Doch so leicht ließ sich das Mädchen nicht täuschen.
„Das stimmt gar nicht. Das sieht anders aus. Du weinst richtig!"

Er presste ertappt seine Lippen zusammen. Er kämpfte um seine Fassung.

„Es ist nur so, dass die Geschichte ziemlich traurig ist", gestand er nun.

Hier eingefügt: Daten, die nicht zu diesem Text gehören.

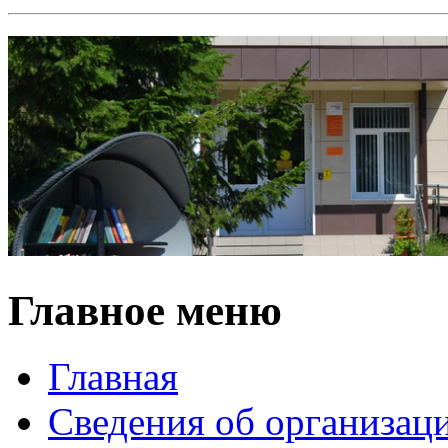
Главное меню
Главная
Сведения об организац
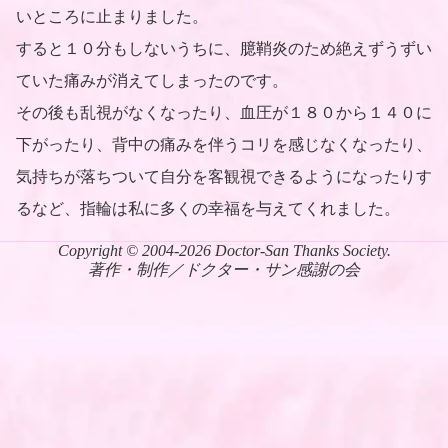
いところに止まりました。
すると１０分もしないうちに、臆鞘炎のため絶えずうずい
ていた痛みが消えてしまったのです。
その後も乱視がなくなったり、血圧が１８０から１４０に
下がったり、背中の痛みを伴うコリを感じなくなったり、
気持ちが落ちついて自分を客観視できるようになったりす
るなど、指輪は私に多くの幸福を与えてくれました。
Copyright © 2004-2026 Doctor-San Thanks Society.
著作・制作／ドクター・サン感謝の会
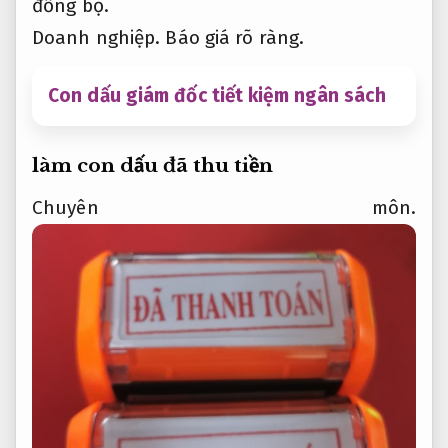
đồng bộ.
Doanh nghiệp.
Báo giá rõ ràng.
Con dấu giám đốc tiết kiệm ngân sách
làm con dấu đã thu tiền
Chuyên môn.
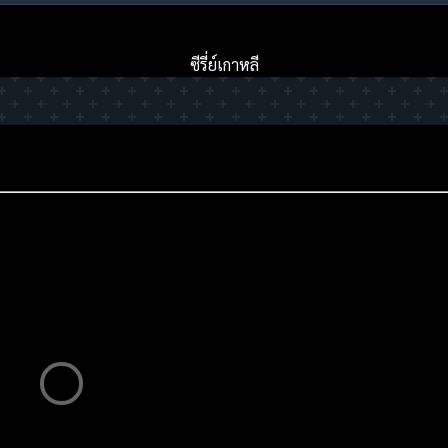
ซีรี่ย์เกาหลี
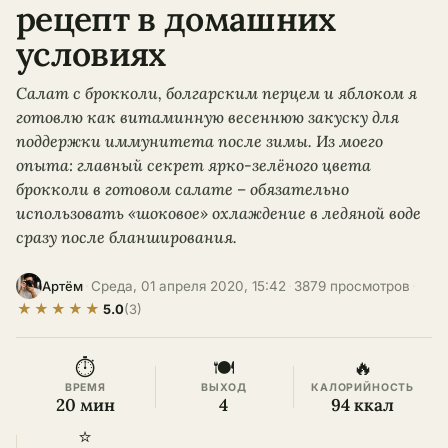
рецепт в домашних
условиях
Салат с брокколи, болгарским перцем и яблоком я
готовлю как витаминную весеннюю закуску для
поддержки иммунитета после зимы. Из моего
опыта: главный секрет ярко-зелёного цвета
брокколи в готовом салате – обязательно
использовать «шоковое» охлаждение в ледяной воде
сразу после бланширования.
·
Среда, 01 апреля 2020, 15:42
·
3879 просмотров
·
Артём
★
★
★
★
★
5.0
(3)
⏱
🍽
🔥
ВРЕМЯ
ВЫХОД
КАЛОРИЙНОСТЬ
20 мин
4
94 ккал
⭐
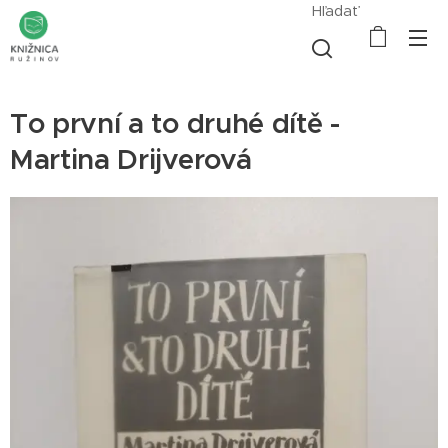
Hľadať
To první a to druhé dítě -
Martina Drijverová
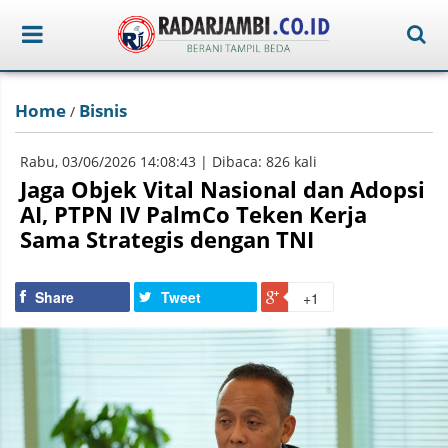
Home
Bisnis
/
Rabu, 03/06/2026 14:08:43 | Dibaca: 826 kali
Jaga Objek Vital Nasional dan Adopsi
AI, PTPN IV PalmCo Teken Kerja
Sama Strategis dengan TNI
Share
Tweet
+1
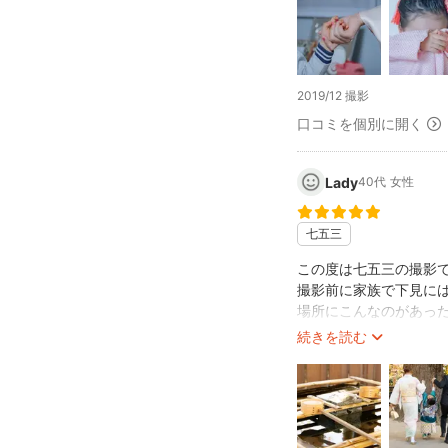
また、撮影に対する情
全力で撮って頂き、丁
今回の写真は大切な思
家でも焼きまして部屋
2019/12 撮影
口コミを個別に開く
是非また次回もお願い
youさんありがとう御
Lady
40代
女性
七五三
この度は七五三の撮影
撮影前に家族で下見に
場所にこんなのがあっ
当日はとにかく走り回
続きを読む
動感あって見る度この
予約から当日までのや
かったことまで詳細に
ました。
撮影の機会があれば是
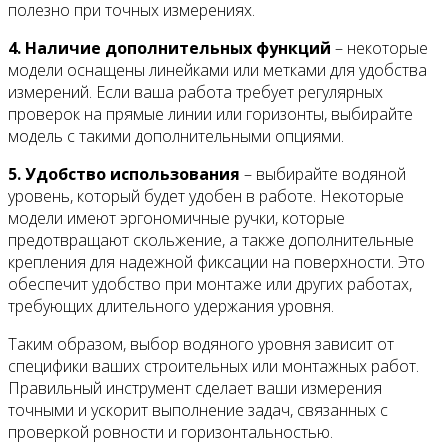
полезно при точных измерениях.
4. Наличие дополнительных функций
– некоторые
модели оснащены линейками или метками для удобства
измерений. Если ваша работа требует регулярных
проверок на прямые линии или горизонты, выбирайте
модель с такими дополнительными опциями.
5. Удобство использования
– выбирайте водяной
уровень, который будет удобен в работе. Некоторые
модели имеют эргономичные ручки, которые
предотвращают скольжение, а также дополнительные
крепления для надежной фиксации на поверхности. Это
обеспечит удобство при монтаже или других работах,
требующих длительного удержания уровня.
Таким образом, выбор водяного уровня зависит от
специфики ваших строительных или монтажных работ.
Правильный инструмент сделает ваши измерения
точными и ускорит выполнение задач, связанных с
проверкой ровности и горизонтальностью.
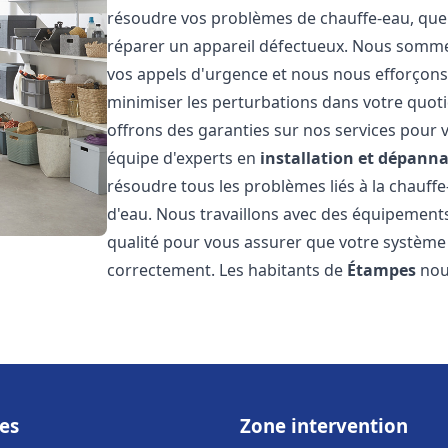
résoudre vos problèmes de chauffe-eau, que 
réparer un appareil défectueux. Nous somme
vos appels d'urgence et nous nous efforçons 
minimiser les perturbations dans votre quoti
offrons des garanties sur nos services pour v
équipe d'experts en
installation et dépann
résoudre tous les problèmes liés à la chauff
d'eau. Nous travaillons avec des équipement
qualité pour vous assurer que votre système
correctement. Les habitants de
Étampes
nous
es
Zone intervention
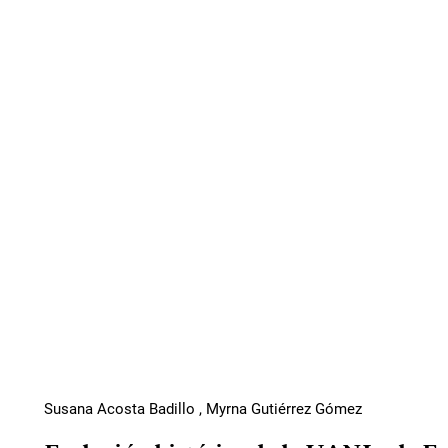
Susana Acosta Badillo , Myrna Gutiérrez Gómez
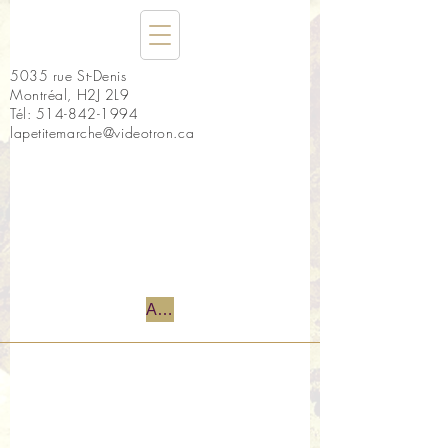
5035 rue St-Denis
Montréal, H2J 2L9
Tél:
514-842-1994
lapetitemarche@videotron.ca
Accueil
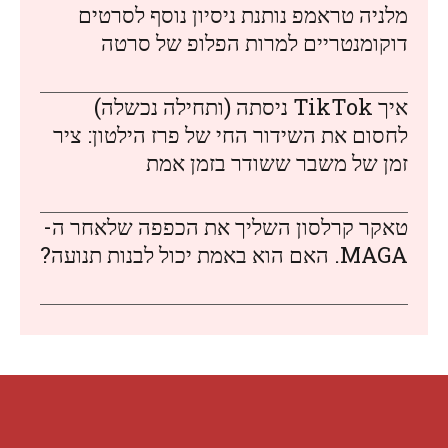
מלניה טראמפ נותנת ניסיון נוסף לסרטים
דוקומנטריים למרות הפלופ של סרטה
איך TikTok ניסתה (ותחילה נכשלה)
לחסום את השידור החי של פרז הילטון: ציר
זמן של משבר ששודר בזמן אמת
טאקר קרלסון השליך את הכפפה שלאחר ה-
MAGA. האם הוא באמת יכול לבנות תנועה?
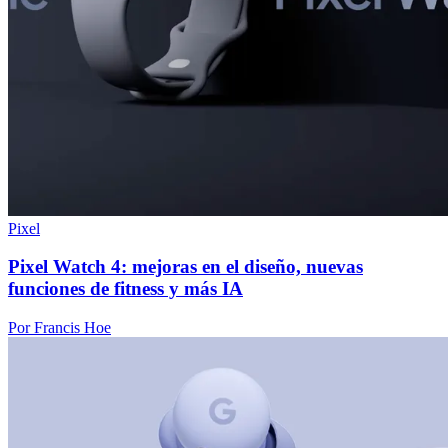
Pixel
Pixel Watch 4: mejoras en el diseño, nuevas
funciones de fitness y más IA
Por Francis Hoe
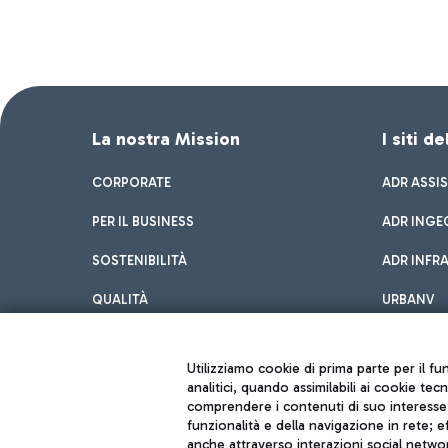
La nostra Mission
I siti d
CORPORATE
ADR ASSI
PER IL BUSINESS
ADR INGE
SOSTENIBILITÀ
ADR INFR
QUALITÀ
URBANV
INNOVATION
Utilizziamo cookie di prima parte per il f
analitici, quando assimilabili ai cookie tec
comprendere i contenuti di suo interesse; 
funzionalità e della navigazione in rete; 
anche attraverso interazioni social networ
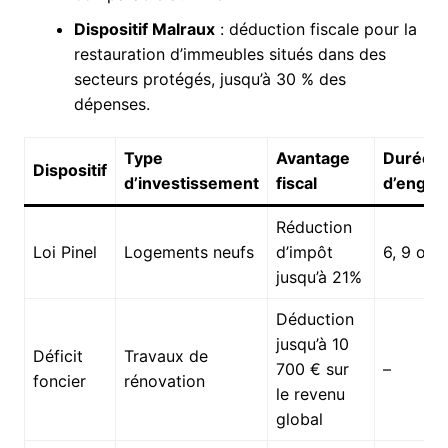
Dispositif Malraux
: déduction fiscale pour la
restauration d’immeubles situés dans des
secteurs protégés, jusqu’à 30 % des
dépenses.
Type
Avantage
Durée
Dispositif
d’investissement
fiscal
d’enga
Réduction
Loi Pinel
Logements neufs
d’impôt
6, 9 ou 
jusqu’à 21%
Déduction
jusqu’à 10
Déficit
Travaux de
700 € sur
–
foncier
rénovation
le revenu
global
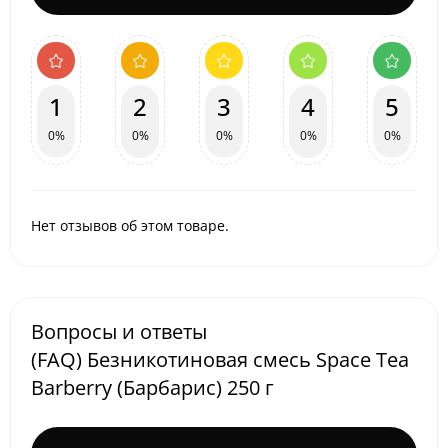
1
2
3
4
5
0%
0%
0%
0%
0%
Нет отзывов об этом товаре.
Вопросы и ответы
(FAQ) Безникотиновая смесь Space Tea
Barberry (Барбарис) 250 г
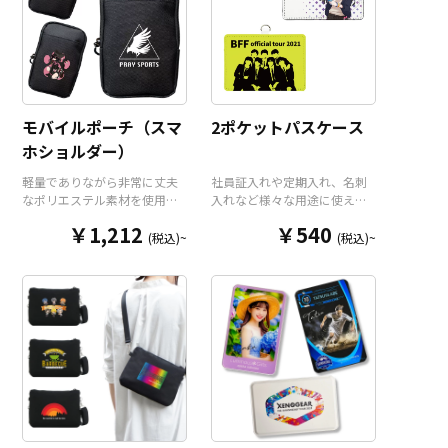
モバイルポーチ（スマ
2ポケットパスケース
ホショルダー）
軽量でありながら非常に丈夫
社員証入れや定期入れ、名刺
なポリエステル素材を使用し
入れなど様々な用途に使え
たコンパクトなモバイルポー
る、高品質PUレザー製のパス
￥1,212
￥540
チ（スマホショルダー）で
ケースをお客様がお持ちのオ
(税込)~
(税込)~
す。オープンポケット1つにフ
リジナルのデザインにて製作
ァスナーポケット2つのトリプ
いたします。クリアポケット
ルポケットですので整理整頓
と通常ポケットで2枚のカード
もしやすく、使いたいアイテ
を収納することができ、ネッ
ムをさっと取り出すことがで
クストラップも標準装備。ア
きます。ショルダーポーチと
ニメグッズやアーティストグ
してだけでなく、カラビナ用
ッズとしてはもちろん、企業
のループ（※カラビナ本体は
ロゴを入れたオリジナル社員
オプションとなります）とベ
証ケースや、コンサート等の
ルトループを装備しています
スタッフパスケースとしても
ので、様々な用途に活躍いた
最適です。販売に必要な資材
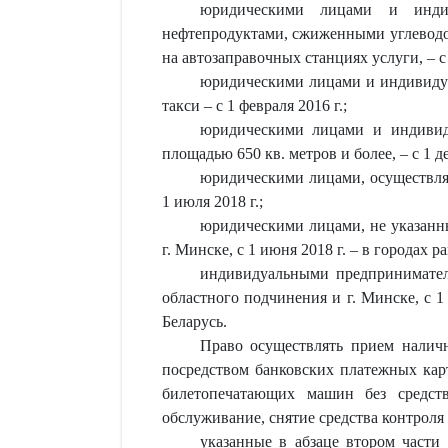
юридическими лицами и индив
нефтепродуктами, сжиженными углевод
на автозаправочных станциях услуги, – с 
юридическими лицами и индивидуа
такси – с 1 февраля 2016 г.;
юридическими лицами и индивид
площадью 650 кв. метров и более, – с 1 де
юридическими лицами, осуществля
1 июля 2018 г.;
юридическими лицами, не указанны
г. Минске, с 1 июня 2018 г. – в городах 
индивидуальными предпринимателя
областного подчинения и г. Минске, с 1
Беларусь.
Право осуществлять прием налич
посредством банковских платежных кар
билетопечатающих машин без средств
обслуживание, снятие средства контрол
указанные в абзаце втором части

„Ja", stimmte das Mädchen zu. „Ich wünschte, man könnte Leo helfen und ihm sagen, dass er keine Angst haben muss. Liebe ist ja etwas Gutes."

Es war als würde mir ein kalter Schauer über den Rücken laufen. Ich bekam am ganzen Körper Gänsehaut, denn ich spürte, wie Theo gerade unter seiner Selbsterkenntnis litt.

„Ja, Liebe ist etwas Gutes", sagte Theo schließlich und sah zu mir.

Dieser verletzte Blick war so hart zu ertragen.

Ich wusste nicht so recht, wie ich seinen Satz und seinen Blick zu interpretieren hatte.
„Ich glaube, ich brauche jetzt erst einmal ein bisschen frische Luft", sagte er schließlich und erhob sich von dem Ministuhl, der eigentlich für Kindergartenkinder gemacht war und schlurfte wie ein Häufchen Elend nach draußen.